Laravel sometimes validation rule

Question

I am trying to validate a password field only if it is present. I want to allow someone to edit a user and they may or may not want to change the users password. So I thought I could this using Laravels validation rules, specifically the 'sometimes' rule. I have this set of rules:

$this->validate($request, [
    'password' => 'sometimes|required|min:8',
]);

This is simplified for the example, there will usually be other rules for other fields and stricter rules for the password. I expect this to only apply the min:8 rule if the password field is present in the passed data, but if I leave the password field empty I get a validation error saying the password field is required.

I'm not sure what I'm not understanding in the docs. Do I need to manually remove the password field before validation if it is the form input was submitted empty like this?

$data = $request->all();

if ('' === $data['password']) {
    unset($data['password'])
}

...and then pass the array into the validator. I think this makes sense but I could do with some confirmation that I'm understanding it correctly.

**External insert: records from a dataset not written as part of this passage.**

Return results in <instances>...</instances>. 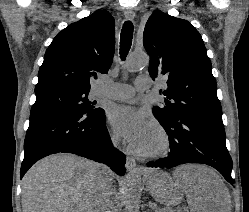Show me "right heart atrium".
Segmentation results:
<instances>
[{
	"mask_svg": "<svg viewBox=\"0 0 249 212\" xmlns=\"http://www.w3.org/2000/svg\"><path fill=\"white\" fill-rule=\"evenodd\" d=\"M110 139L112 142H115V138L112 135L110 136Z\"/></svg>",
	"mask_w": 249,
	"mask_h": 212,
	"instance_id": "obj_1",
	"label": "right heart atrium"
}]
</instances>
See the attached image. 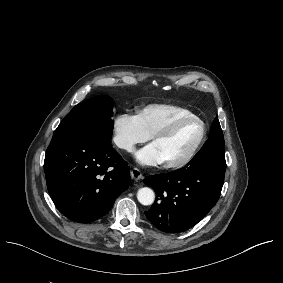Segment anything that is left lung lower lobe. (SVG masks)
<instances>
[{
  "mask_svg": "<svg viewBox=\"0 0 283 283\" xmlns=\"http://www.w3.org/2000/svg\"><path fill=\"white\" fill-rule=\"evenodd\" d=\"M225 168V150L203 146L185 167L148 176L144 183L154 189L156 200L146 217L166 233L193 227L219 199Z\"/></svg>",
  "mask_w": 283,
  "mask_h": 283,
  "instance_id": "obj_1",
  "label": "left lung lower lobe"
}]
</instances>
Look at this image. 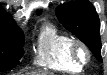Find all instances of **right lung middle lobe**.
<instances>
[{
    "mask_svg": "<svg viewBox=\"0 0 107 75\" xmlns=\"http://www.w3.org/2000/svg\"><path fill=\"white\" fill-rule=\"evenodd\" d=\"M23 33L15 24L0 30V72L10 70L19 64L24 50Z\"/></svg>",
    "mask_w": 107,
    "mask_h": 75,
    "instance_id": "1",
    "label": "right lung middle lobe"
}]
</instances>
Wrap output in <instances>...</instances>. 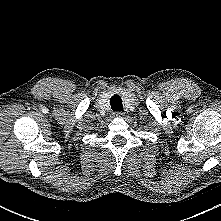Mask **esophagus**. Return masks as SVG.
<instances>
[{"instance_id": "34e87169", "label": "esophagus", "mask_w": 221, "mask_h": 221, "mask_svg": "<svg viewBox=\"0 0 221 221\" xmlns=\"http://www.w3.org/2000/svg\"><path fill=\"white\" fill-rule=\"evenodd\" d=\"M113 116H114V117H118V118H122V117H124V113H123V112H115V113L113 114Z\"/></svg>"}]
</instances>
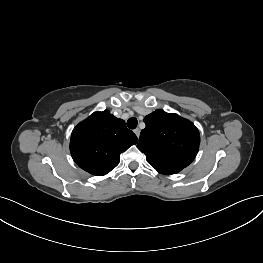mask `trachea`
Instances as JSON below:
<instances>
[{
    "label": "trachea",
    "mask_w": 263,
    "mask_h": 263,
    "mask_svg": "<svg viewBox=\"0 0 263 263\" xmlns=\"http://www.w3.org/2000/svg\"><path fill=\"white\" fill-rule=\"evenodd\" d=\"M137 124H138V121L136 118H130L128 121H127V126L130 128V129H135L137 127Z\"/></svg>",
    "instance_id": "trachea-1"
}]
</instances>
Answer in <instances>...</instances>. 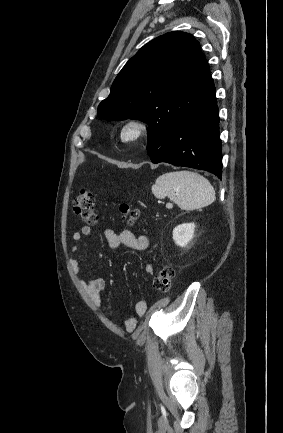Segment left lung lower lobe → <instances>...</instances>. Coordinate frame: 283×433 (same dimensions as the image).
<instances>
[{
  "mask_svg": "<svg viewBox=\"0 0 283 433\" xmlns=\"http://www.w3.org/2000/svg\"><path fill=\"white\" fill-rule=\"evenodd\" d=\"M197 111L148 135L147 153L153 163L206 170L221 179L222 155L215 87L207 65L200 79Z\"/></svg>",
  "mask_w": 283,
  "mask_h": 433,
  "instance_id": "left-lung-lower-lobe-1",
  "label": "left lung lower lobe"
}]
</instances>
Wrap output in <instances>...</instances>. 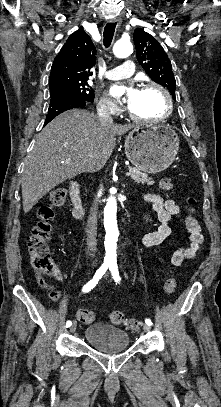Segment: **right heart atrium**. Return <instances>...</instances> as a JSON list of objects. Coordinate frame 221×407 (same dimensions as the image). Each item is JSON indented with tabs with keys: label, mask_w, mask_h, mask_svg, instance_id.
Instances as JSON below:
<instances>
[{
	"label": "right heart atrium",
	"mask_w": 221,
	"mask_h": 407,
	"mask_svg": "<svg viewBox=\"0 0 221 407\" xmlns=\"http://www.w3.org/2000/svg\"><path fill=\"white\" fill-rule=\"evenodd\" d=\"M97 110L100 113H107V114H118L119 108L118 106L108 97H101L97 102Z\"/></svg>",
	"instance_id": "d8ad5b80"
}]
</instances>
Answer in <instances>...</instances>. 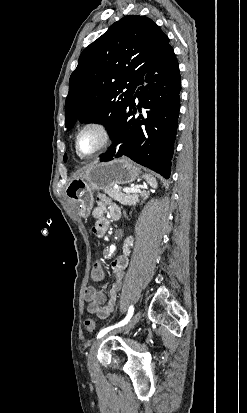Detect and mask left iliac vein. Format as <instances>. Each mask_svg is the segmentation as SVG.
I'll return each mask as SVG.
<instances>
[{"instance_id":"left-iliac-vein-1","label":"left iliac vein","mask_w":247,"mask_h":413,"mask_svg":"<svg viewBox=\"0 0 247 413\" xmlns=\"http://www.w3.org/2000/svg\"><path fill=\"white\" fill-rule=\"evenodd\" d=\"M142 316V311L139 310L138 312H136L133 317L127 322V324H125L124 326L120 327L119 329H116L114 331H112L110 334L111 335H115L118 333H123L126 332L132 328H134L136 326V324L140 321ZM105 337H103L102 339H98L96 340L90 349V352L88 354L87 357V368L91 373H95V361H96V355L97 352L99 350V347L103 341Z\"/></svg>"}]
</instances>
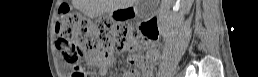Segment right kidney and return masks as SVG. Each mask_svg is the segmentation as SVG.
<instances>
[{
	"label": "right kidney",
	"mask_w": 258,
	"mask_h": 77,
	"mask_svg": "<svg viewBox=\"0 0 258 77\" xmlns=\"http://www.w3.org/2000/svg\"><path fill=\"white\" fill-rule=\"evenodd\" d=\"M183 1V0H182ZM188 2H189V4H187L183 9H182V12L183 13H188L189 12V10H190V7H191V4H192V2H193V0H187ZM180 2V0H177V3H176V5L178 4ZM171 3H172V1H171ZM170 3V4H171ZM170 4H162V8L159 10V17L160 18H165V17H167V15L170 13L169 12V7H170Z\"/></svg>",
	"instance_id": "1"
}]
</instances>
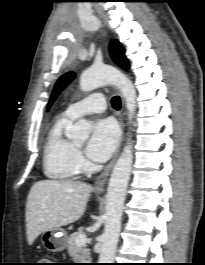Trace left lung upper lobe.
I'll return each mask as SVG.
<instances>
[{"mask_svg":"<svg viewBox=\"0 0 205 265\" xmlns=\"http://www.w3.org/2000/svg\"><path fill=\"white\" fill-rule=\"evenodd\" d=\"M110 52H111V56H112L114 62L117 65H119L121 68H123L125 70L129 69L128 60L125 57L124 49H123V47L119 41L113 40L111 42ZM74 77H75L74 72H68L58 79V81L56 82L54 89L52 91V95L50 97L48 107H50L52 105V103L55 101V99L59 95V93L74 79Z\"/></svg>","mask_w":205,"mask_h":265,"instance_id":"5c2ea615","label":"left lung upper lobe"}]
</instances>
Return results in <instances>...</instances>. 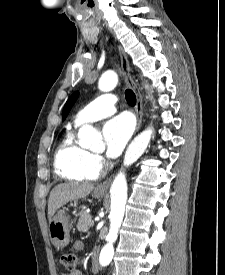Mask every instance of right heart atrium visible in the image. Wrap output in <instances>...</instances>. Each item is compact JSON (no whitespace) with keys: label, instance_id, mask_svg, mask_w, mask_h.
Wrapping results in <instances>:
<instances>
[{"label":"right heart atrium","instance_id":"right-heart-atrium-1","mask_svg":"<svg viewBox=\"0 0 225 275\" xmlns=\"http://www.w3.org/2000/svg\"><path fill=\"white\" fill-rule=\"evenodd\" d=\"M94 163L98 167L103 164V159L99 155H94Z\"/></svg>","mask_w":225,"mask_h":275}]
</instances>
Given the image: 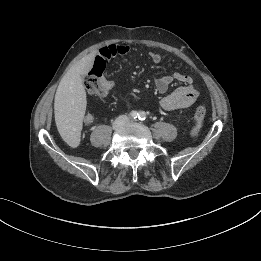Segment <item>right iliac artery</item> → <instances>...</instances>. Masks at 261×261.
Returning <instances> with one entry per match:
<instances>
[{"mask_svg": "<svg viewBox=\"0 0 261 261\" xmlns=\"http://www.w3.org/2000/svg\"><path fill=\"white\" fill-rule=\"evenodd\" d=\"M129 117H130L131 119H136V118L139 117V113L136 112V111H132V112L129 114Z\"/></svg>", "mask_w": 261, "mask_h": 261, "instance_id": "1", "label": "right iliac artery"}]
</instances>
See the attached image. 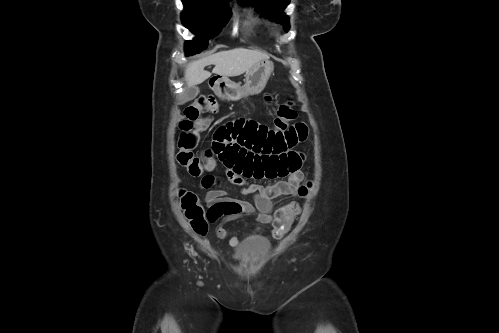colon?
I'll list each match as a JSON object with an SVG mask.
<instances>
[{"label": "colon", "mask_w": 499, "mask_h": 333, "mask_svg": "<svg viewBox=\"0 0 499 333\" xmlns=\"http://www.w3.org/2000/svg\"><path fill=\"white\" fill-rule=\"evenodd\" d=\"M207 106L208 101L204 98L200 99L195 105L186 109V119L180 123L181 134L177 161L192 176L200 175L204 168L210 164L209 161H205L203 157H199L194 153L199 141L198 128L201 126L198 121L199 115ZM296 117L295 105L292 102L282 103L276 110L273 127L276 130H286ZM180 199L182 209L189 220L191 228L197 234H205L210 221L208 211L205 210L198 196L189 191H182ZM299 213L300 205L297 202H290L277 209L273 222L274 237L280 238L289 231Z\"/></svg>", "instance_id": "obj_1"}]
</instances>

Thanks in advance.

Answer 1

Docs don't make it clear, But removing required makes it work.

$this->validate($request, [
    'password' => 'sometimes|min:8',
]);

Answer 2

This is an old question, but there's a lot of confusion in the answers above. This is currently the first result on Google for "sometimes validation rule", so I hope I can clarify things a bit for fellow googlers:

Rule sometimes works like this:

• If the field exists in the request, validate it with the rest of rules;
• If the field doesn't exist do nothing.

Note that doesn't exist means that the field never got submitted (isset($_POST['password']) === false), it's not the same as a field being submitted with an empty string or null or 0 value - therefore 'sometimes|required|min:8' will work only if the form has no password field at all, or it's disabled so that it's never submitted.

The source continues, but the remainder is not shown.